Document understanding data
──────────

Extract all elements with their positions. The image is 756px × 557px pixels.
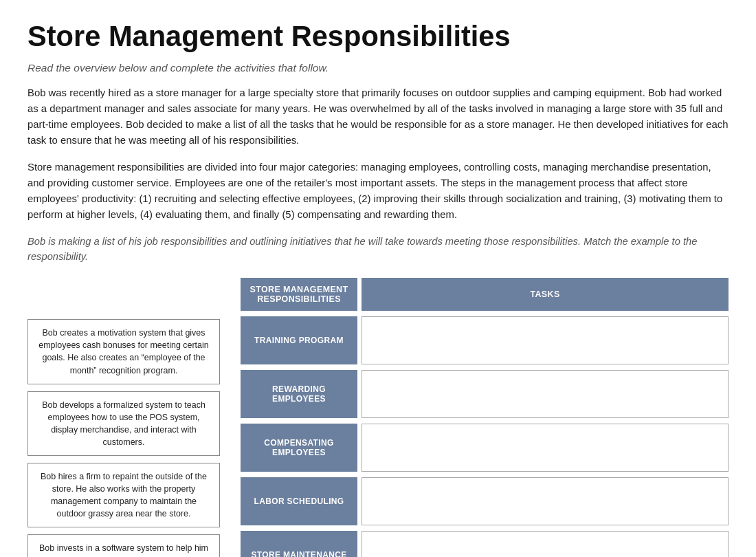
activity-area: Bob creates a motivation system that giv… <box>27 278 729 557</box>
draggable-items-container: Bob creates a motivation system that giv… <box>27 319 220 557</box>
drop-zone-training-program[interactable] <box>362 316 729 364</box>
match-table: STORE MANAGEMENT RESPONSIBILITIES TASKS … <box>241 278 729 557</box>
match-row-2: REWARDING EMPLOYEES <box>241 370 729 418</box>
drag-card-1[interactable]: Bob creates a motivation system that giv… <box>27 319 220 384</box>
drop-zone-rewarding-employees[interactable] <box>362 370 729 418</box>
responsibility-labor-scheduling: LABOR SCHEDULING <box>241 477 357 525</box>
responsibility-compensating-employees: COMPENSATING EMPLOYEES <box>241 424 357 472</box>
table-header-row: STORE MANAGEMENT RESPONSIBILITIES TASKS <box>241 278 729 311</box>
header-tasks: TASKS <box>362 278 729 311</box>
paragraph-1: Bob was recently hired as a store manage… <box>27 85 729 149</box>
drag-card-4[interactable]: Bob invests in a software system to help… <box>27 534 220 557</box>
match-row-4: LABOR SCHEDULING <box>241 477 729 525</box>
page-title: Store Management Responsibilities <box>27 21 729 52</box>
match-row-3: COMPENSATING EMPLOYEES <box>241 424 729 472</box>
drag-card-3[interactable]: Bob hires a firm to repaint the outside … <box>27 463 220 527</box>
header-responsibilities: STORE MANAGEMENT RESPONSIBILITIES <box>241 278 357 311</box>
drop-zone-labor-scheduling[interactable] <box>362 477 729 525</box>
match-row-5: STORE MAINTENANCE <box>241 531 729 557</box>
drop-zone-compensating-employees[interactable] <box>362 424 729 472</box>
match-row-1: TRAINING PROGRAM <box>241 316 729 364</box>
responsibility-rewarding-employees: REWARDING EMPLOYEES <box>241 370 357 418</box>
responsibility-training-program: TRAINING PROGRAM <box>241 316 357 364</box>
drag-card-2[interactable]: Bob develops a formalized system to teac… <box>27 391 220 456</box>
responsibility-store-maintenance: STORE MAINTENANCE <box>241 531 357 557</box>
activity-instructions: Bob is making a list of his job responsi… <box>27 234 729 264</box>
paragraph-2: Store management responsibilities are di… <box>27 160 729 223</box>
subtitle: Read the overview below and complete the… <box>27 62 729 74</box>
drop-zone-store-maintenance[interactable] <box>362 531 729 557</box>
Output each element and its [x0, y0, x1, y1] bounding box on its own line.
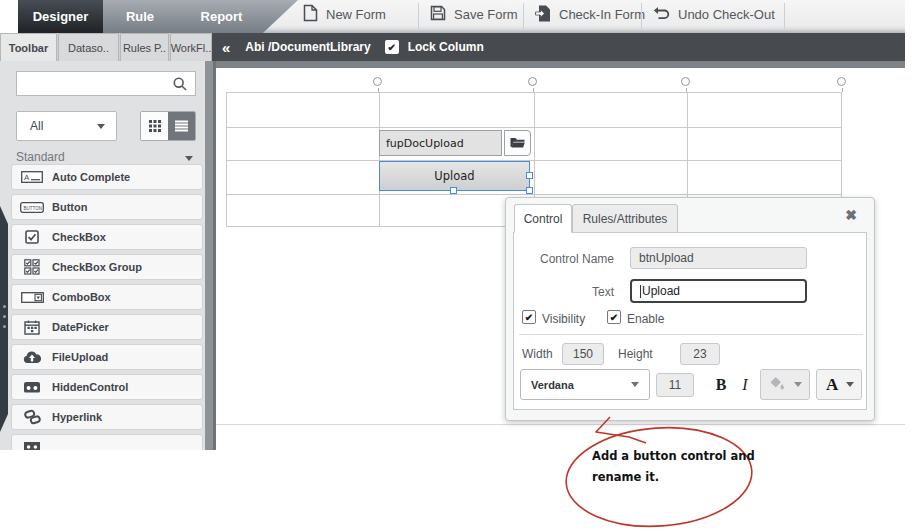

──────────

EXERCISE AIM: Word for word, write out each of the records, but not the pictures.

WRITTEN RESPONSE:
Extract all elements with their positions. The image is 756px × 557px pixels.
activity-area: Bob creates a motivation system that giv… <box>27 278 729 557</box>
draggable-items-container: Bob creates a motivation system that giv… <box>27 319 220 557</box>
drop-zone-training-program[interactable] <box>362 316 729 364</box>
match-table: STORE MANAGEMENT RESPONSIBILITIES TASKS … <box>241 278 729 557</box>
match-row-2: REWARDING EMPLOYEES <box>241 370 729 418</box>
drag-card-1[interactable]: Bob creates a motivation system that giv… <box>27 319 220 384</box>
drop-zone-rewarding-employees[interactable] <box>362 370 729 418</box>
responsibility-labor-scheduling: LABOR SCHEDULING <box>241 477 357 525</box>
responsibility-compensating-employees: COMPENSATING EMPLOYEES <box>241 424 357 472</box>
table-header-row: STORE MANAGEMENT RESPONSIBILITIES TASKS <box>241 278 729 311</box>
header-tasks: TASKS <box>362 278 729 311</box>
paragraph-1: Bob was recently hired as a store manage… <box>27 85 729 149</box>
drag-card-4[interactable]: Bob invests in a software system to help… <box>27 534 220 557</box>
match-row-4: LABOR SCHEDULING <box>241 477 729 525</box>
page-title: Store Management Responsibilities <box>27 21 729 52</box>
match-row-3: COMPENSATING EMPLOYEES <box>241 424 729 472</box>
drag-card-3[interactable]: Bob hires a firm to repaint the outside … <box>27 463 220 527</box>
header-responsibilities: STORE MANAGEMENT RESPONSIBILITIES <box>241 278 357 311</box>
drop-zone-labor-scheduling[interactable] <box>362 477 729 525</box>
match-row-5: STORE MAINTENANCE <box>241 531 729 557</box>
drop-zone-compensating-employees[interactable] <box>362 424 729 472</box>
match-row-1: TRAINING PROGRAM <box>241 316 729 364</box>
responsibility-rewarding-employees: REWARDING EMPLOYEES <box>241 370 357 418</box>
responsibility-training-program: TRAINING PROGRAM <box>241 316 357 364</box>
drag-card-2[interactable]: Bob develops a formalized system to teac… <box>27 391 220 456</box>
responsibility-store-maintenance: STORE MAINTENANCE <box>241 531 357 557</box>
activity-instructions: Bob is making a list of his job responsi… <box>27 234 729 264</box>
paragraph-2: Store management responsibilities are di… <box>27 160 729 223</box>
subtitle: Read the overview below and complete the… <box>27 62 729 74</box>
drop-zone-store-maintenance[interactable] <box>362 531 729 557</box>
Output each element and its [x0, y0, x1, y1] bounding box on its own line.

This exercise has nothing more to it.